- [What you have to do] Your task is to copy every line of the records below that contains "Nguyễn".

+ + + +

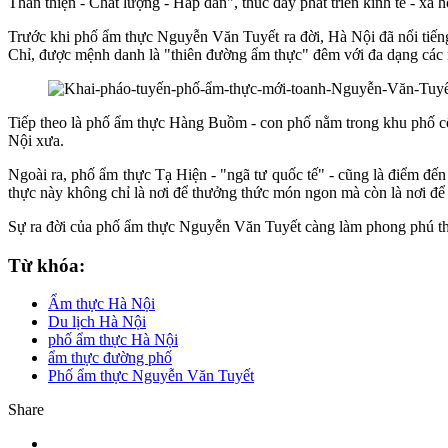
Thân thiện - Chất lượng - Hấp dẫn", thúc đẩy phát triển kinh tế - xã 
Trước khi phố ẩm thực Nguyễn Văn Tuyết ra đời, Hà Nội đã nổi tiế
Chỉ, được mệnh danh là "thiên đường ẩm thực" đêm với đa dạng các 
Tiếp theo là phố ẩm thực Hàng Buồm - con phố nằm trong khu phố cổ
Nội xưa.
Ngoài ra, phố ẩm thực Tạ Hiện - "ngã tư quốc tế" - cũng là điểm đế
thực này không chỉ là nơi để thưởng thức món ngon mà còn là nơi để
Sự ra đời của phố ẩm thực Nguyễn Văn Tuyết càng làm phong phú th
Từ khóa:
Ẩm thực Hà Nội
Du lịch Hà Nội
phố ẩm thực Hà Nội
ẩm thực đường phố
Phố ẩm thực Nguyễn Văn Tuyết
Share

+ + + +

- [Answer to the exercise]
Trước khi phố ẩm thực Nguyễn Văn Tuyết ra đời, Hà Nội đã nổi tiế
Sự ra đời của phố ẩm thực Nguyễn Văn Tuyết càng làm phong phú th
Phố ẩm thực Nguyễn Văn Tuyết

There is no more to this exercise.